:: TASK PROMPT ::
Within the material below, count each line holding the string "right" and return the total alone.

• • • • •

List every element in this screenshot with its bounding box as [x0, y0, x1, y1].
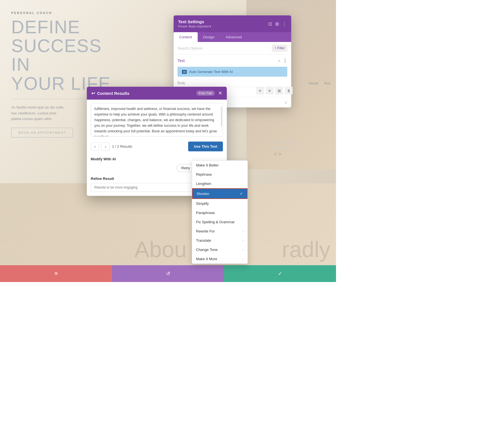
panel-title: Text Settings [178, 19, 211, 24]
cancel-button[interactable]: ✕ [0, 265, 112, 282]
align-left-icon[interactable]: ≡ [256, 87, 264, 95]
text-section-label: Text [178, 58, 185, 63]
prev-page-button[interactable]: ‹ [91, 142, 99, 151]
about-text: Abou [134, 237, 187, 262]
dropdown-item-paraphrase[interactable]: Paraphrase [192, 208, 248, 217]
dropdown-item-translate[interactable]: Translate › [192, 236, 248, 245]
split-icon[interactable]: ⊞ [275, 21, 279, 27]
next-page-button[interactable]: › [101, 142, 110, 151]
dropdown-item-lengthen[interactable]: Lengthen [192, 179, 248, 188]
back-arrow-icon[interactable]: ↩ [91, 91, 95, 96]
body-label: Body [174, 79, 291, 87]
dropdown-item-label: Fix Spelling & Grammar [196, 220, 235, 224]
chevron-right-icon: › [242, 230, 244, 233]
visual-label: Visual [308, 81, 318, 85]
cancel-icon: ✕ [54, 271, 58, 277]
dropdown-item-label: Paraphrase [196, 211, 215, 215]
checkmark-icon: ✓ [240, 191, 243, 196]
pagination-controls: ‹ › 1 / 2 Results [91, 142, 132, 151]
dropdown-item-label: Lengthen [196, 182, 211, 186]
shorten-dropdown-menu: Make It Better Rephrase Lengthen Shorten… [192, 160, 248, 264]
panel-header-left: Text Settings Preset: Body imported ▾ [178, 19, 211, 28]
dropdown-item-label: Change Tone [196, 248, 218, 252]
dropdown-item-label: Translate [196, 238, 211, 243]
appointment-button[interactable]: BOOK AN APPOINTMENT [11, 128, 73, 138]
ai-icon: AI [182, 70, 187, 74]
panel-tabs: Content Design Advanced [174, 32, 291, 42]
table-icon[interactable]: ⊞ [275, 87, 283, 95]
page-info: 1 / 2 Results [112, 144, 132, 149]
dropdown-item-fix-spelling[interactable]: Fix Spelling & Grammar [192, 217, 248, 227]
reset-button[interactable]: ↺ [112, 265, 224, 282]
tab-content[interactable]: Content [174, 32, 198, 42]
close-icon[interactable]: ✕ [218, 90, 222, 96]
dropdown-item-label: Shorten [197, 192, 209, 196]
accordion-chevron-2[interactable]: ∨ [284, 100, 287, 105]
fullscreen-icon[interactable]: ⊡ [268, 21, 272, 27]
dropdown-item-simplify[interactable]: Simplify [192, 199, 248, 208]
panel-header: Text Settings Preset: Body imported ▾ ⊡ … [174, 15, 291, 32]
small-text-preview: e a volutpat hac a platea cursus [274, 140, 295, 149]
more-section-icon[interactable]: ⋮ [283, 58, 287, 63]
dropdown-item-shorten[interactable]: Shorten ✓ [192, 188, 248, 199]
chevron-right-icon: › [242, 248, 244, 252]
modal-title: Content Results [97, 91, 129, 96]
panel-preset[interactable]: Preset: Body imported ▾ [178, 25, 211, 28]
dropdown-item-label: Rephrase [196, 172, 212, 177]
side-icons: ≡ ≡ ⊞ $ [256, 87, 293, 95]
dropdown-item-label: Rewrite For [196, 229, 215, 233]
tab-advanced[interactable]: Advanced [220, 32, 248, 42]
panel-header-icons: ⊡ ⊞ ⋮ [268, 21, 287, 27]
use-text-button[interactable]: Use This Text [188, 142, 223, 151]
filter-button[interactable]: + Filter [272, 45, 287, 51]
dropdown-item-label: Simplify [196, 201, 209, 206]
personal-coach-label: PERSONAL COACH [11, 11, 123, 15]
dropdown-item-label: Make It Better [196, 163, 219, 167]
panel-search: Search Options + Filter [174, 42, 291, 55]
hero-title: DEFINESUCCESS INYOUR LIFE [11, 18, 123, 93]
chevron-right-icon: › [242, 257, 244, 261]
circle-icon-2[interactable]: ○ [278, 151, 281, 157]
text-section: Text ∧ ⋮ [174, 55, 291, 67]
collapse-icon[interactable]: ∧ [278, 58, 281, 63]
dropdown-item-label: Make It More [196, 257, 217, 261]
confirm-button[interactable]: ✓ [224, 265, 336, 282]
ai-generate-button[interactable]: AI Auto Generate Text With AI [178, 67, 287, 77]
align-center-icon[interactable]: ≡ [266, 87, 274, 95]
text-label: Text [324, 81, 330, 85]
dropdown-item-rewrite-for[interactable]: Rewrite For › [192, 227, 248, 236]
modal-header: ↩ Content Results Free Trial ✕ [87, 87, 227, 100]
ai-btn-label: Auto Generate Text With AI [189, 70, 233, 74]
bottom-actions: ✕ ↺ ✓ [0, 265, 336, 282]
dollar-icon[interactable]: $ [285, 87, 293, 95]
dropdown-item-change-tone[interactable]: Change Tone › [192, 245, 248, 254]
modal-header-left: ↩ Content Results [91, 91, 129, 96]
confirm-icon: ✓ [278, 271, 282, 277]
free-trial-badge: Free Trial [196, 91, 215, 96]
dropdown-item-rephrase[interactable]: Rephrase [192, 170, 248, 179]
dropdown-item-make-better[interactable]: Make It Better [192, 161, 248, 170]
visual-text-area: Visual Text [308, 81, 330, 85]
modal-header-right: Free Trial ✕ [196, 90, 222, 96]
chevron-right-icon: › [242, 239, 244, 242]
more-icon[interactable]: ⋮ [282, 21, 287, 27]
gladly-text: radly [282, 237, 330, 262]
search-placeholder: Search Options [178, 46, 203, 50]
reset-icon: ↺ [166, 271, 170, 277]
circle-icon-1[interactable]: ○ [274, 151, 277, 157]
check-circle-icons: ○ ○ [274, 151, 281, 157]
scrollbar[interactable] [221, 107, 222, 126]
text-section-icons: ∧ ⋮ [278, 58, 287, 63]
dropdown-item-make-more[interactable]: Make It More › [192, 254, 248, 264]
alignment-icons: ≡ ≡ ⊞ $ [256, 87, 293, 95]
pagination-row: ‹ › 1 / 2 Results Use This Text [87, 139, 227, 154]
tab-design[interactable]: Design [198, 32, 220, 42]
content-text: fulfillment, improved health and wellnes… [91, 103, 223, 136]
content-text-area: fulfillment, improved health and wellnes… [91, 103, 223, 137]
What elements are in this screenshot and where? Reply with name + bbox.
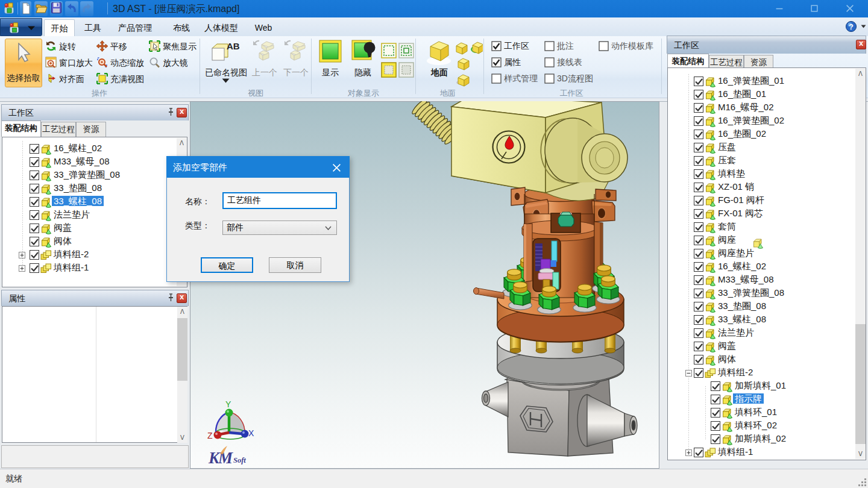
svg-text:Y: Y bbox=[225, 399, 231, 409]
svg-text:AB: AB bbox=[227, 41, 240, 51]
svg-text:Soft: Soft bbox=[233, 456, 246, 465]
svg-text:X: X bbox=[248, 428, 254, 438]
svg-text:Z: Z bbox=[207, 431, 213, 440]
svg-text:?: ? bbox=[849, 22, 854, 31]
svg-text:KM: KM bbox=[208, 449, 233, 467]
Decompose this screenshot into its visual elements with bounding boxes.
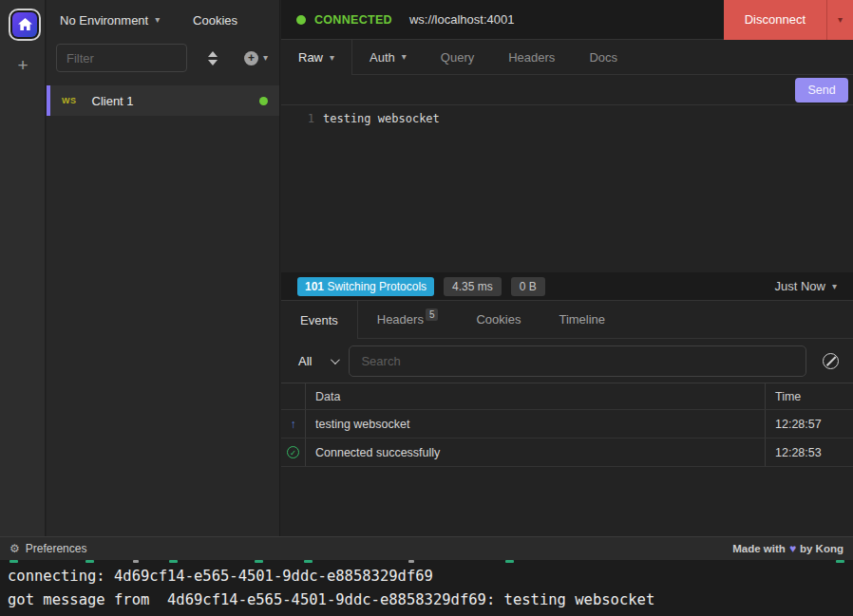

• • • • •

:: ANSWER BOX ::
5